Records provided below:

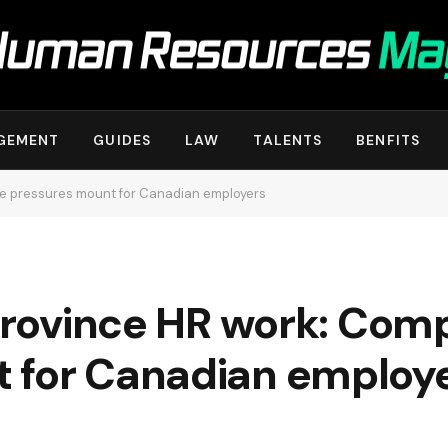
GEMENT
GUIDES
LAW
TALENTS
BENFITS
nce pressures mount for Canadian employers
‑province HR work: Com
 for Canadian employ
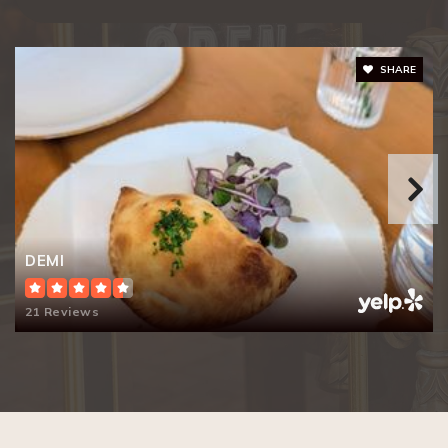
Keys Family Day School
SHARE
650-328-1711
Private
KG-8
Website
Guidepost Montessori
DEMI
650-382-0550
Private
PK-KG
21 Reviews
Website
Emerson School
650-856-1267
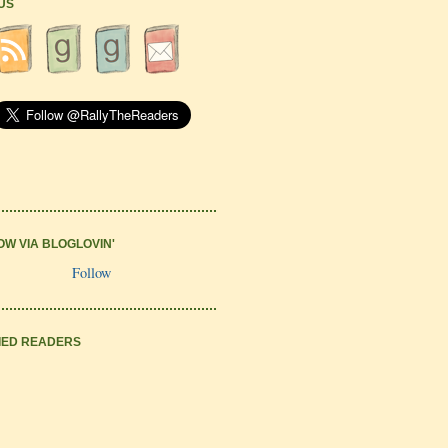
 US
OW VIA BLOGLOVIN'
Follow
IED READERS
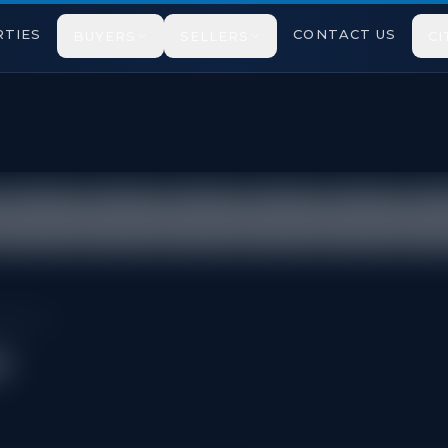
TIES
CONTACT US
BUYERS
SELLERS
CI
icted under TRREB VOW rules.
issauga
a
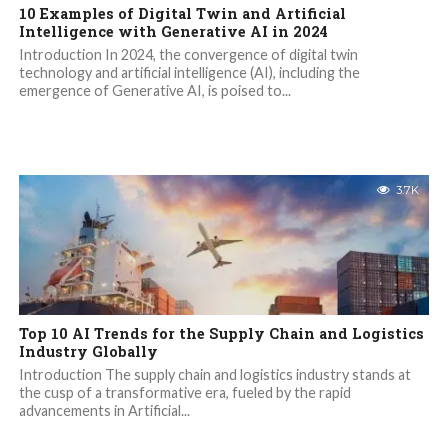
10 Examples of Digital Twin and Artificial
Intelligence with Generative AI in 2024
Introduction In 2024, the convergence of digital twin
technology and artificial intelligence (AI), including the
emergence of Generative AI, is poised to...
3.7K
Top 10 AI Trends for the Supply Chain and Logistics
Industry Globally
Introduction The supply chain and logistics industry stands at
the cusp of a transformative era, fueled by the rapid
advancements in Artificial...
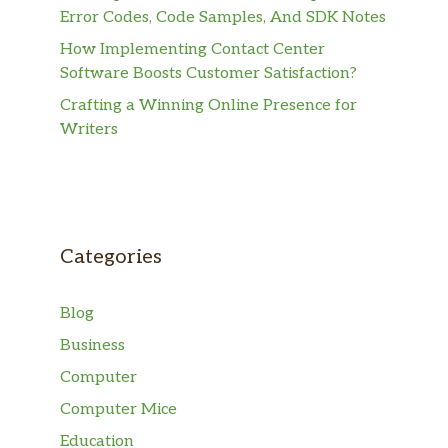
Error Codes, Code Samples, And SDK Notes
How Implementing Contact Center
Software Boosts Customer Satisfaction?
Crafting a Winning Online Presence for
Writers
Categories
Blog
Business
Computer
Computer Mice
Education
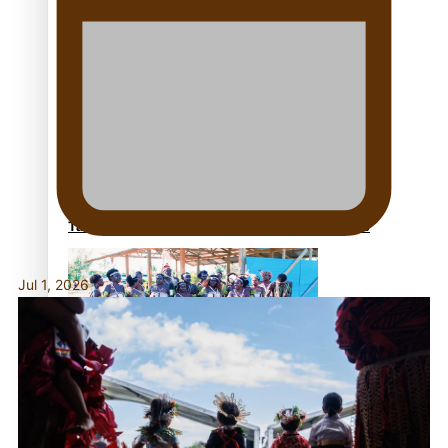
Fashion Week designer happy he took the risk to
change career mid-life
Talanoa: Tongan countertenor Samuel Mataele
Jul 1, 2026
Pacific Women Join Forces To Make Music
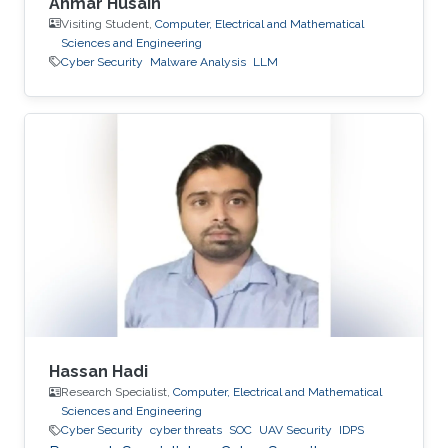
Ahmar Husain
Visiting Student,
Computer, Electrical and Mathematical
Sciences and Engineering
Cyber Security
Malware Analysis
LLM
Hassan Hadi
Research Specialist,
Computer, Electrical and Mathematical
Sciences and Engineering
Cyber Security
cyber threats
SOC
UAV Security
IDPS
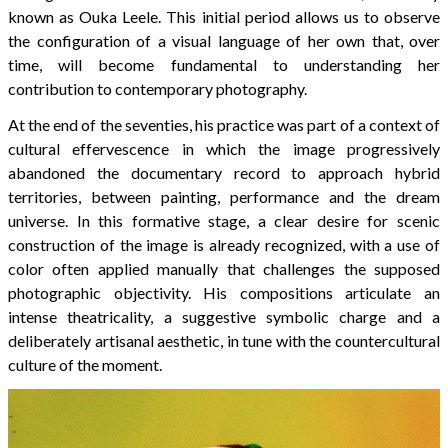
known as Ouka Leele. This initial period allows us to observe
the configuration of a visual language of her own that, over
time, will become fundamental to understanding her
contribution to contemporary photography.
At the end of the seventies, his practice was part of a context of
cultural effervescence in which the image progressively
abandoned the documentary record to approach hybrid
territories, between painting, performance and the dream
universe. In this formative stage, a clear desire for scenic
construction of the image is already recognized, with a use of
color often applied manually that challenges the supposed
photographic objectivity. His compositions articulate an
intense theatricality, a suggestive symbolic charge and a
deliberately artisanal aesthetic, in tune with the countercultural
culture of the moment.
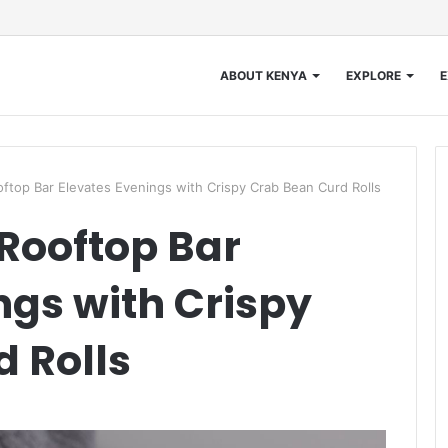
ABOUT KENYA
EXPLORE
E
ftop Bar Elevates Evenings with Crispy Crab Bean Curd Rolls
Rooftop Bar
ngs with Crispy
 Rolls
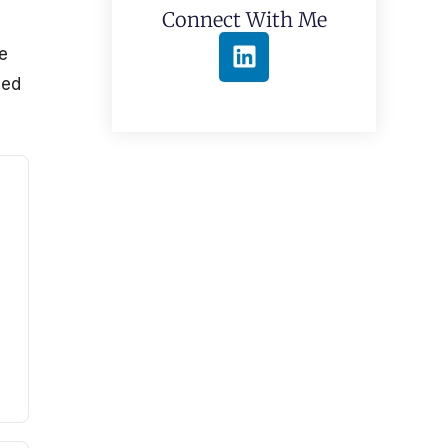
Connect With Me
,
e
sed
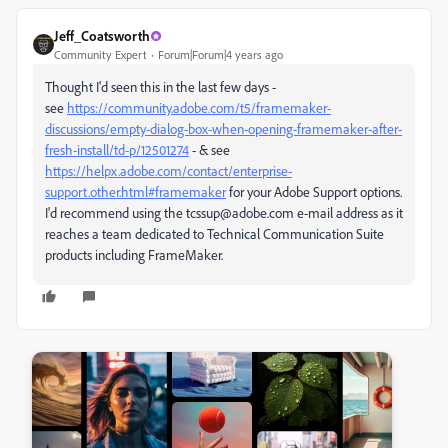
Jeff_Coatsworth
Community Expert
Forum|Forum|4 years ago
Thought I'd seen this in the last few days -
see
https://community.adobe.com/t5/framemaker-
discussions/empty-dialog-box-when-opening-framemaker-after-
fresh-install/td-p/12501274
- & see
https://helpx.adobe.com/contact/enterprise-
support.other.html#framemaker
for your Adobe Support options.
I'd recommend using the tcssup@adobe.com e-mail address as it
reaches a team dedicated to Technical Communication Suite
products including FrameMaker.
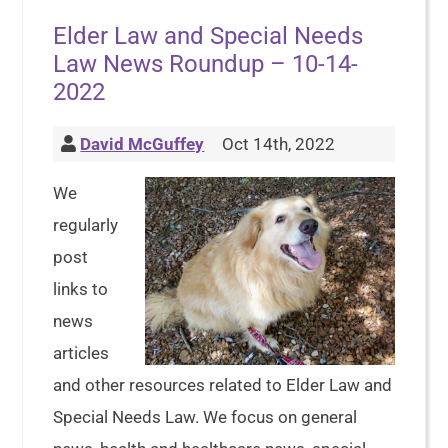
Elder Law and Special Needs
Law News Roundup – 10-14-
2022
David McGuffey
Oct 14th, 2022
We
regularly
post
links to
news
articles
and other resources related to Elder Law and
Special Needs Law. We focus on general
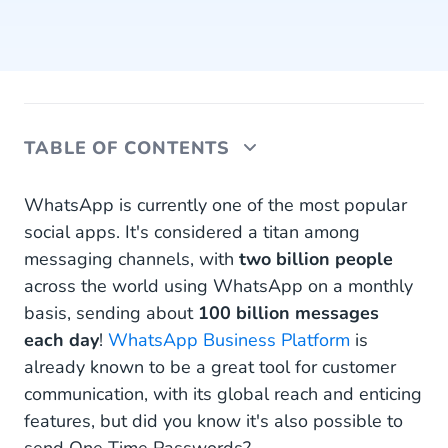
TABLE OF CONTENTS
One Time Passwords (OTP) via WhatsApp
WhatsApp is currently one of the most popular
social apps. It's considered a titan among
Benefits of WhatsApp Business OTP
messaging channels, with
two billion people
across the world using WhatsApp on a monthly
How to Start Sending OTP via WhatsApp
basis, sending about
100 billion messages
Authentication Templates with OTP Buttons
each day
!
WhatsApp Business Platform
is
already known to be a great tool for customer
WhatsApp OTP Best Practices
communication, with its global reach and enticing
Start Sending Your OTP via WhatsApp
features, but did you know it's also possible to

End of Records provided.

**Your instructions**: Only the lines between the one with "650-856-1267" and the one with "contribution to contemporary photography.", those two included, get copied from the material above. Keep it exact and free of pictures.

**Output for this exercise**:
650-856-1267
 US
OW VIA BLOGLOVIN'
Follow
IED READERS
TIES
CONTACT US
BUYERS
SELLERS
CI
icted under TRREB VOW rules.
issauga
a
10 Examples of Digital Twin and Artificial
Intelligence with Generative AI in 2024
Introduction In 2024, the convergence of digital twin
technology and artificial intelligence (AI), including the
emergence of Generative AI, is poised to...
3.7K
Top 10 AI Trends for the Supply Chain and Logistics
Industry Globally
Introduction The supply chain and logistics industry stands at
the cusp of a transformative era, fueled by the rapid
advancements in Artificial...
Error Codes, Code Samples, And SDK Notes
How Implementing Contact Center
Software Boosts Customer Satisfaction?
Crafting a Winning Online Presence for
Writers
Categories
Blog
Business
Computer
Computer Mice
Education
Fashion Week designer happy he took the risk to
change career mid-life
Talanoa: Tongan countertenor Samuel Mataele
Jul 1, 2026
Pacific Women Join Forces To Make Music
Ahmar Husain
Visiting Student,
Computer, Electrical and Mathematical
Sciences and Engineering
Cyber Security
Malware Analysis
LLM
Hassan Hadi
Research Specialist,
Computer, Electrical and Mathematical
Sciences and Engineering
Cyber Security
cyber threats
SOC
UAV Security
IDPS
known as Ouka Leele. This initial period allows us to observe
the configuration of a visual language of her own that, over
time, will become fundamental to understanding her
contribution to contemporary photography.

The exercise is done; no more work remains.